The standard target for men is four feet across with a nine-inch bull’s-eye, and around that four rings, each four and three quarter inches wide. The bull’s-eye counts nine, the other rings seven, five, three, one. The bought targets are made of straw, but a good target may be made of a box filled with sods, or a bank covered with sacking on which are painted the usual rings.

Now comes the most important point of all–how to shoot. There are several ways of holding an arrow, but only one good one. Most boys know the ordinary finger and thumb pinch, or grip. This is all very well for a toy bow, but a hunter’s bow cannot be drawn that way. No one has strength enough in his fingers for it. The true archer’s grip of the arrow is shown in the cut. The thumb and little finger have nothing to do with it.

The archer’s grip

As in golf and all such things, there is a right “form.” You attend to your end of the arrow’s flight and the other will take care of itself:

Stand perfectly straight.
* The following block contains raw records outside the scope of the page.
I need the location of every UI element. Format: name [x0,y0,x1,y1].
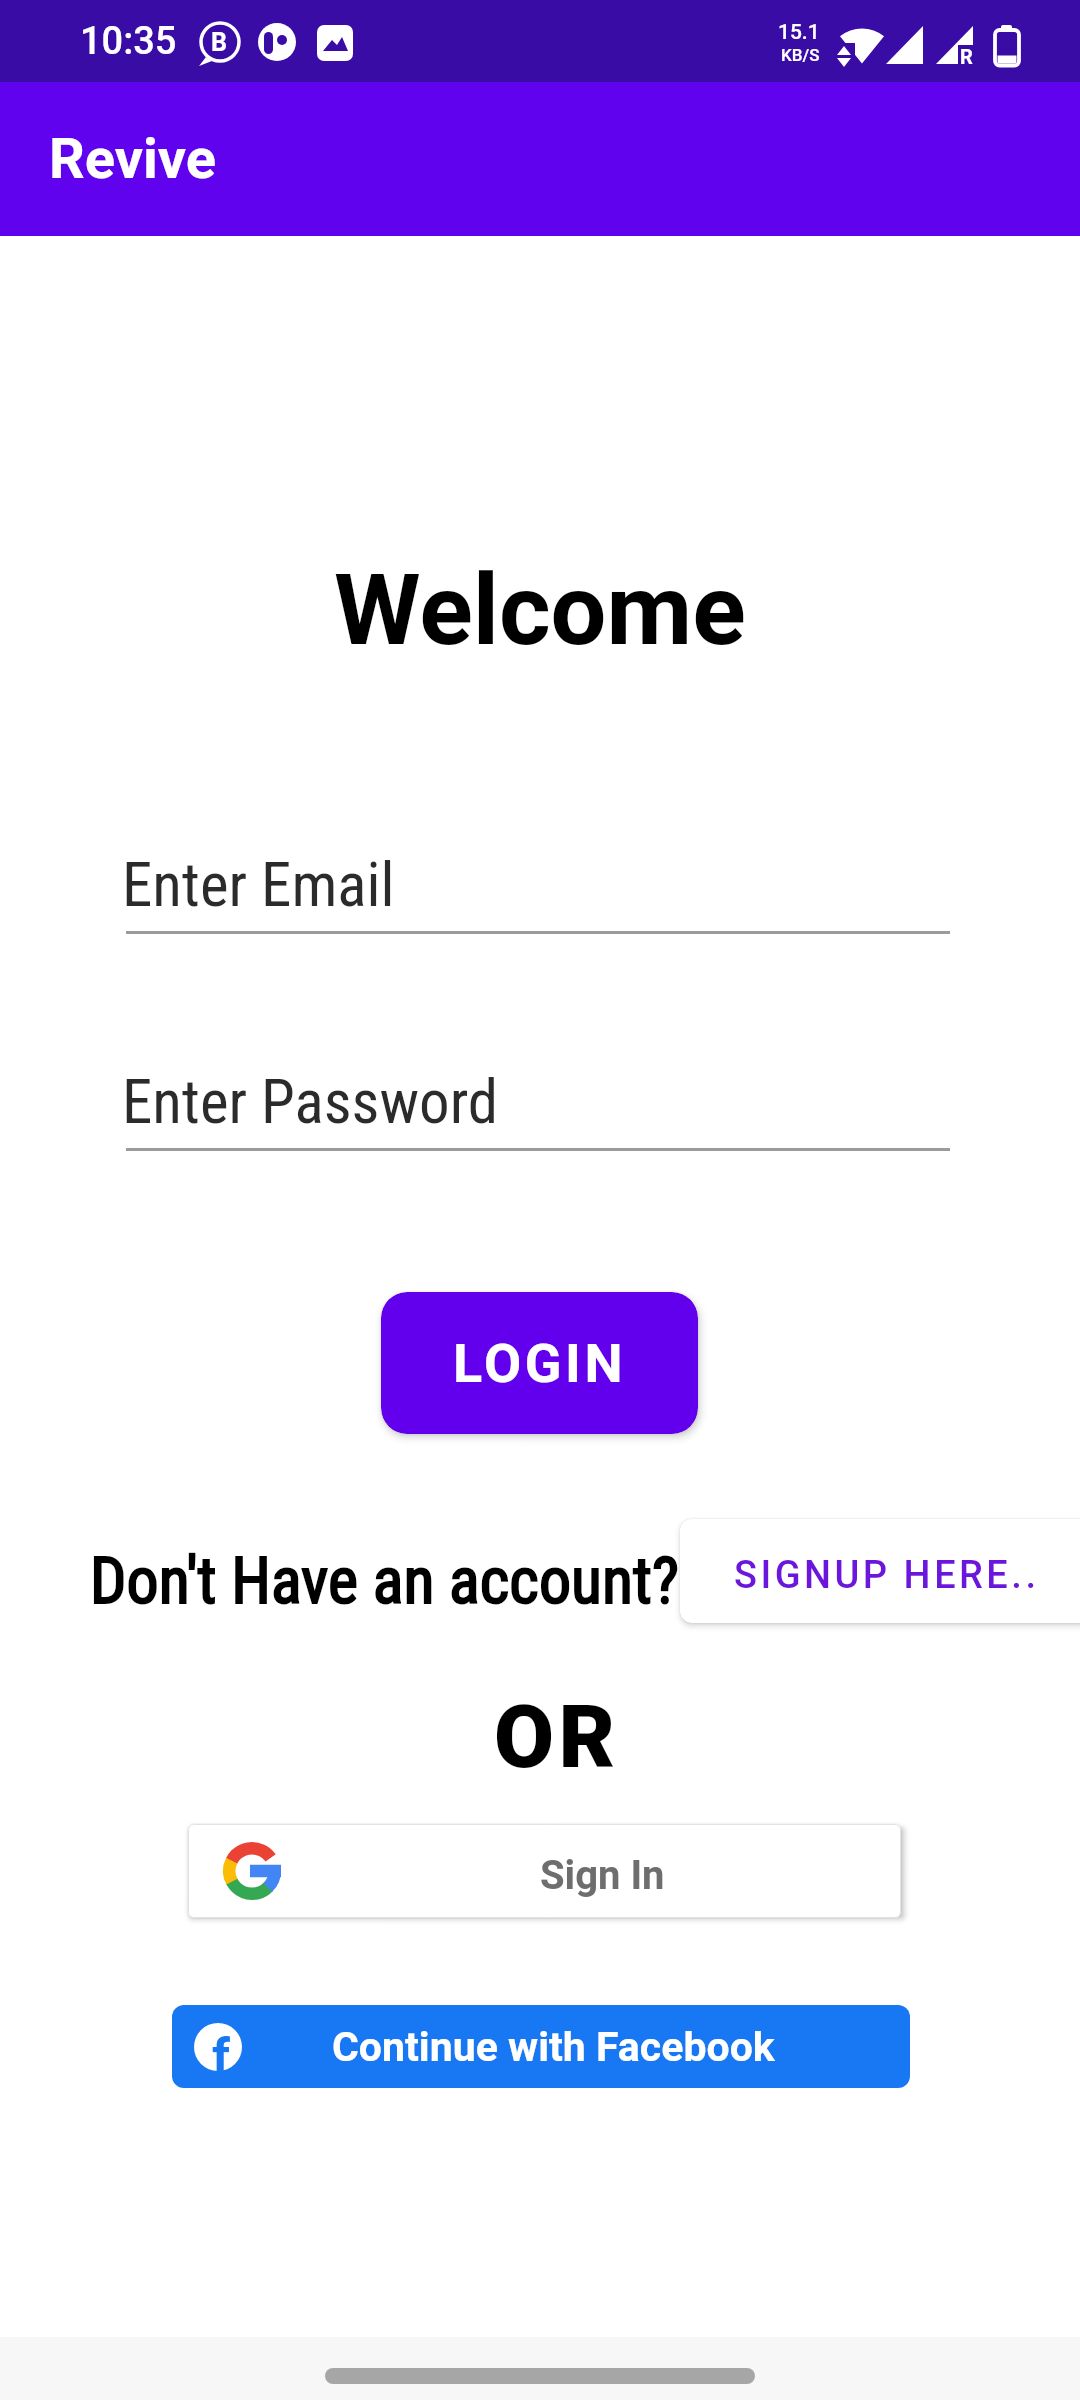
staticText: Enter Password [122,1066,498,1137]
staticText: Don't Have an account? [90,1544,679,1619]
staticText: 15.1 [778,20,820,45]
staticText: B [211,28,227,57]
staticText: f [212,2028,230,2076]
staticText: SIGNUP HERE.. [734,1553,1040,1598]
staticText: KB/S [781,45,820,65]
staticText: Continue with Facebook [332,2023,775,2071]
staticText: OR [494,1686,620,1788]
staticText: 10:35 [80,19,177,64]
staticText: R [960,45,973,68]
staticText: Enter Email [122,849,395,920]
staticText: Sign In [540,1852,665,1899]
staticText: LOGIN [453,1332,627,1395]
staticText: Revive [49,126,217,192]
staticText: Welcome [334,552,746,668]
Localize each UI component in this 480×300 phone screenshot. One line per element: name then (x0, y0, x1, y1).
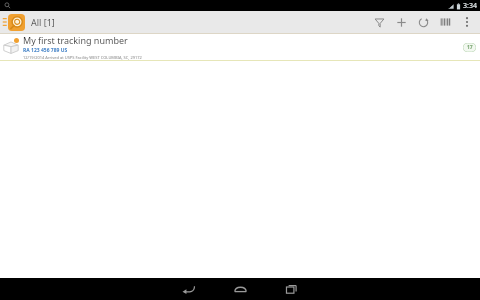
button[interactable]: Back (162, 278, 214, 300)
staticText: All [1] (31, 16, 368, 28)
staticText: 3:34 (463, 1, 477, 11)
button[interactable]: Navigate up (0, 11, 27, 33)
button[interactable]: Recent apps (266, 278, 318, 300)
staticText: 17 (467, 44, 473, 51)
staticText: RA 123 456 789 US (23, 47, 68, 54)
button[interactable]: Scan barcode (434, 11, 456, 33)
button[interactable]: More options (456, 11, 478, 33)
button[interactable]: Home (214, 278, 266, 300)
staticText: 12/19/2014 Arrived at USPS Facility WEST… (23, 55, 142, 60)
button[interactable]: Filter (368, 11, 390, 33)
button[interactable]: Refresh (412, 11, 434, 33)
button[interactable]: My first tracking number (0, 34, 480, 61)
staticText: My first tracking number (23, 34, 128, 46)
button[interactable]: Add (390, 11, 412, 33)
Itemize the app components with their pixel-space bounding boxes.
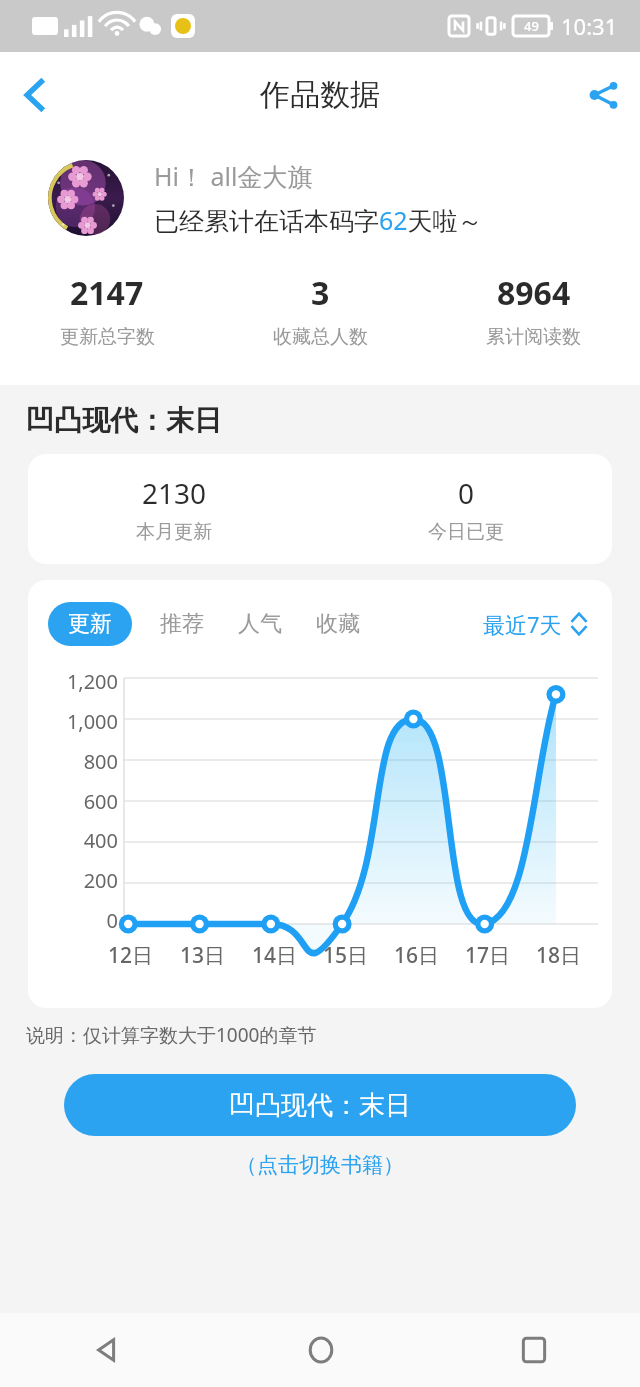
staticText: 作品数据: [260, 76, 380, 114]
staticText: 1,000: [66, 708, 118, 735]
staticText: 1,200: [66, 668, 118, 695]
button[interactable]: 2130: [28, 474, 320, 544]
staticText: 2130: [142, 474, 207, 512]
staticText: 收藏: [316, 610, 360, 638]
staticText: 10:31: [561, 11, 618, 41]
staticText: 0: [106, 907, 118, 934]
staticText: 16日: [394, 941, 440, 970]
button[interactable]: 0: [320, 474, 612, 544]
button[interactable]: 更新: [48, 602, 132, 646]
staticText: 0: [458, 474, 475, 512]
staticText: 14日: [252, 941, 298, 970]
staticText: 已经累计在话本码字62天啦～: [154, 203, 483, 237]
staticText: 8964: [497, 271, 571, 315]
staticText: 收藏总人数: [273, 325, 368, 349]
staticText: 3: [311, 271, 330, 315]
staticText: 17日: [465, 941, 511, 970]
button[interactable]: 最近7天: [479, 603, 592, 645]
staticText: 说明：仅计算字数大于1000的章节: [26, 1022, 317, 1048]
staticText: 49: [524, 17, 539, 35]
staticText: 400: [83, 827, 118, 854]
staticText: 更新总字数: [60, 325, 155, 349]
button[interactable]: Recent apps: [427, 1313, 640, 1387]
staticText: 200: [83, 867, 118, 894]
button[interactable]: 2147: [0, 271, 214, 349]
staticText: 本月更新: [136, 520, 212, 544]
staticText: 15日: [323, 941, 369, 970]
staticText: 2147: [70, 271, 144, 315]
staticText: 18日: [536, 941, 582, 970]
button[interactable]: Back: [0, 59, 72, 131]
staticText: 累计阅读数: [486, 325, 581, 349]
staticText: 800: [83, 748, 118, 775]
staticText: Hi！ all金大旗: [154, 159, 313, 193]
button[interactable]: 凹凸现代：末日: [64, 1074, 576, 1136]
staticText: 今日已更: [428, 520, 504, 544]
staticText: 更新: [68, 610, 112, 638]
staticText: 600: [83, 788, 118, 815]
button[interactable]: 推荐: [154, 602, 210, 646]
staticText: 最近7天: [483, 609, 562, 639]
staticText: 人气: [238, 610, 282, 638]
staticText: 13日: [180, 941, 226, 970]
button[interactable]: Share: [568, 59, 640, 131]
staticText: 凹凸现代：末日: [229, 1089, 411, 1122]
button[interactable]: Back: [0, 1313, 214, 1387]
staticText: （点击切换书籍）: [236, 1152, 404, 1178]
button[interactable]: Home: [214, 1313, 427, 1387]
button[interactable]: 8964: [427, 271, 640, 349]
button[interactable]: 人气: [232, 602, 288, 646]
button[interactable]: 3: [214, 271, 427, 349]
button[interactable]: Avatar: [48, 160, 124, 236]
staticText: 12日: [108, 941, 154, 970]
staticText: 凹凸现代：末日: [26, 403, 222, 438]
button[interactable]: 收藏: [310, 602, 366, 646]
button[interactable]: （点击切换书籍）: [224, 1148, 416, 1182]
staticText: 推荐: [160, 610, 204, 638]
Plant your feet with the centres of the two heels in line with the target. (Cut page 78.) Grasp the bow in the middle with the left hand and place the arrow on the string at the left side of the bow. Hold the bow plumb, and draw as above till the notch of the arrow is right under your eye, and the head of the arrow back to the bow. The right elbow must be in the same line with the arrow. Let go the arrow by straightening the fingers a little, turning the hand outward at the bottom and drawing it back one inch. Always do this in exactly the same way and your shooting will be even. Your left hand should not move a hair’s breadth until the arrow strikes the target.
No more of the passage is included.